● WHAT TO DO
Pictures excluded, return the lines below from the first through the line holding "Merger Directive is".

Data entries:
== == ==
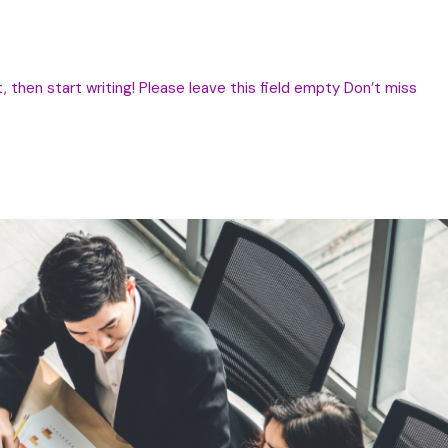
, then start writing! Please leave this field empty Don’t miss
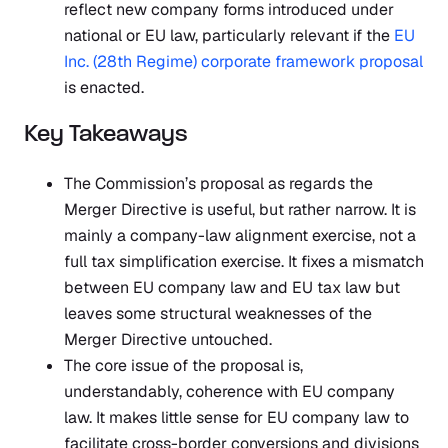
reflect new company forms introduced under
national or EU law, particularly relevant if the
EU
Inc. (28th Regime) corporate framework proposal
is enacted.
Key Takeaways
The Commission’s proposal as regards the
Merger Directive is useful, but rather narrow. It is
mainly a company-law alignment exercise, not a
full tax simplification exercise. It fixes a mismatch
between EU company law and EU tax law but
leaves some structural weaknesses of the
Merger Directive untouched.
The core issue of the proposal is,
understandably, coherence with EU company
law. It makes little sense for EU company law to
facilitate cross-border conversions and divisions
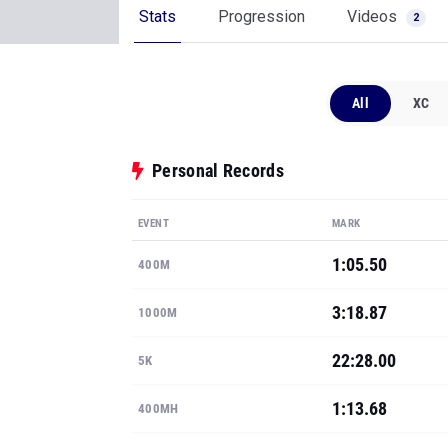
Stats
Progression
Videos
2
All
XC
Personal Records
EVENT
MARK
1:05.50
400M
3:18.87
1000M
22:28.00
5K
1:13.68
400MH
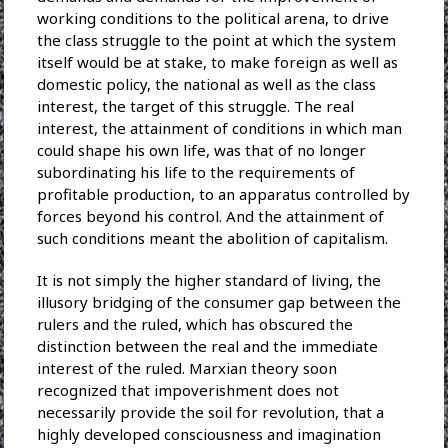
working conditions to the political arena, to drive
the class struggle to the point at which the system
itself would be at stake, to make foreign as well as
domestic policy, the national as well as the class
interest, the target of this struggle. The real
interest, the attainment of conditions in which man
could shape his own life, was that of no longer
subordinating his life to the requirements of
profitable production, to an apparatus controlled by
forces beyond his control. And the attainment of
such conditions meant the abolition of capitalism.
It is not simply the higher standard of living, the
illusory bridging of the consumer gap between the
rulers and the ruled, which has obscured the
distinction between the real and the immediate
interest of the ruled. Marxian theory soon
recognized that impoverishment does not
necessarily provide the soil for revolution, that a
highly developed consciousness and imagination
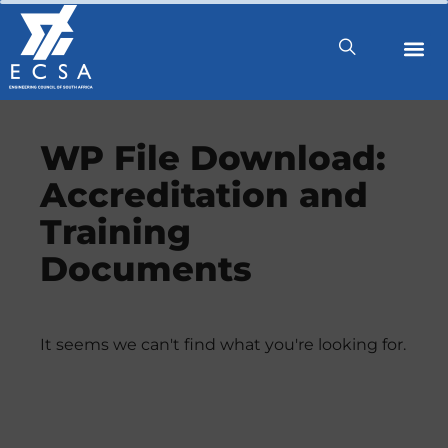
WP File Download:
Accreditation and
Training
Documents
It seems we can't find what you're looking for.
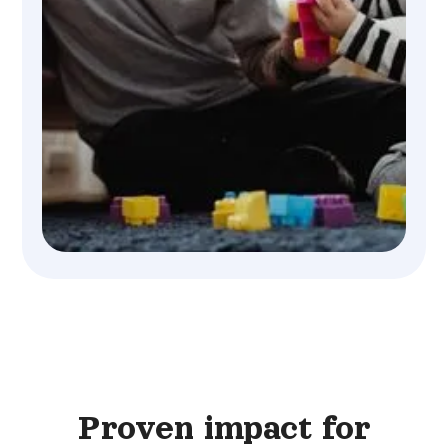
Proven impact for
== == ==
● PROBLEM SOLUTION
, then start writing! Please leave this field empty Don’t miss
reflect new company forms introduced under
national or EU law, particularly relevant if the
EU
Inc. (28th Regime) corporate framework proposal
is enacted.
Key Takeaways
The Commission’s proposal as regards the
Merger Directive is useful, but rather narrow. It is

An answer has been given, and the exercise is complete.